Généralisation de la fibre optique au plus tard début 2027

Sid Ali Zerrouki annonce, samedi à Alger, que tous les anciens câbles en cuivre seront remplacés par la fibre optique d’ici la fin 2026 ou, au plus tard, début 2027.

Présidant l’ouverture d’une Journée d’étude sur le thème « Résilience et flexibilité des réseaux de télécommunications », organisée au siège d’Algérie Télécom à l’occasion de la célébration de la Journée mondiale des télécommunications et de la société de l’information (17 mai), Zerrouki  souligné « l’engagement de son secteur à parachever le remplacement de tous les anciens câbles en cuivre par la fibre optique d’ici la fin de l’année en cours ou, au plus tard, début 2027 ».

Plus de 7 millions d’abonnés à l’internet fixe

A cette occasion, Zerrouki a dressé un tableau d’ensemble des chantiers numériques en cours, et de ceux à venir. Les indicateurs présentés par Zerrouki attestent d’une progression réelle. L’Algérie recense désormais plus de 7 millions d’abonnés à l’internet fixe, dont 3,4 millions déjà connectés via la fibre optique. Le mobile, lui, dépasse les 51 millions d’abonnés.

«Un chiffre qui positionne le pays parmi les marchés les plus dynamiques de la région», précise le ministre. Ces résultats s’inscrivent, selon le premier responsable du secteur, dans une feuille de route du président de la République, Abdelmadjid Tebboune. Le chef de l’Etat entend en effet doter l’Algérie d’un système de télécommunications «plus robuste, plus inclusif et mieux adapté aux transformations rapides».

Les zones enclavées, une priorité

Le défi ne se résume pas à équiper uniquement les grandes villes, mais  également les zones sahariennes, montagneuses et enclavées. L’État mise, a affirmé le ministre, sur une combinaison stratégique, à savoir la 5G, dont le lancement est imminent, et les satellites en orbite non géostationnaires (NGSO).

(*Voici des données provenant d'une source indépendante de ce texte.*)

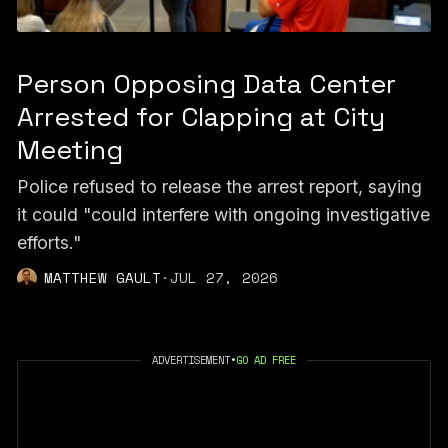
Person Opposing Data Center
Arrested for Clapping at City
Meeting
Police refused to release the arrest report, saying
it could "could interfere with ongoing investigative
efforts."
MATTHEW GAULT
·
JUL 27, 2026
ADVERTISEMENT
•
GO AD FREE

Ces satellites en orbite non géostationnaires  sont capables d’irriguer les territoires les plus reculés sans attendre le déploiement de câbles terrestres.

Le vrai enjeu, c’est la résilience

La première phase du projet de service universel des communications électroniques a d’ores et déjà connecté «1.400 localités». Outre les infrastructures, le ministre a posé le cadre conceptuel qui guide l’action de son département, la souveraineté numérique. «L’enjeu futur ne se limite pas au nombre d’abonnés», a-t-il insisté, mais tient à «la qualité, la fiabilité du service et la capacité des réseaux à résister quelles que soient les conditions».

Le ministre a été explicite : le vrai enjeu n’est pas statistique. C’est la résilience. Un réseau qui tient sous la pression, qui résiste aux pannes, aux cyberattaques, aux conditions climatiques extrêmes. Un réseau que l’Algérie maîtrise. Un réseau souverain. « L’objectif de ces efforts est de construire une infrastructure numérique souveraine, d’autant que l’enjeu futur ne se limite pas au nombre d’abonnés, mais concerne surtout la qualité et la fiabilité du service ainsi que la capacité des réseaux à résister quelles que soient les conditions », conclut Zerrouki.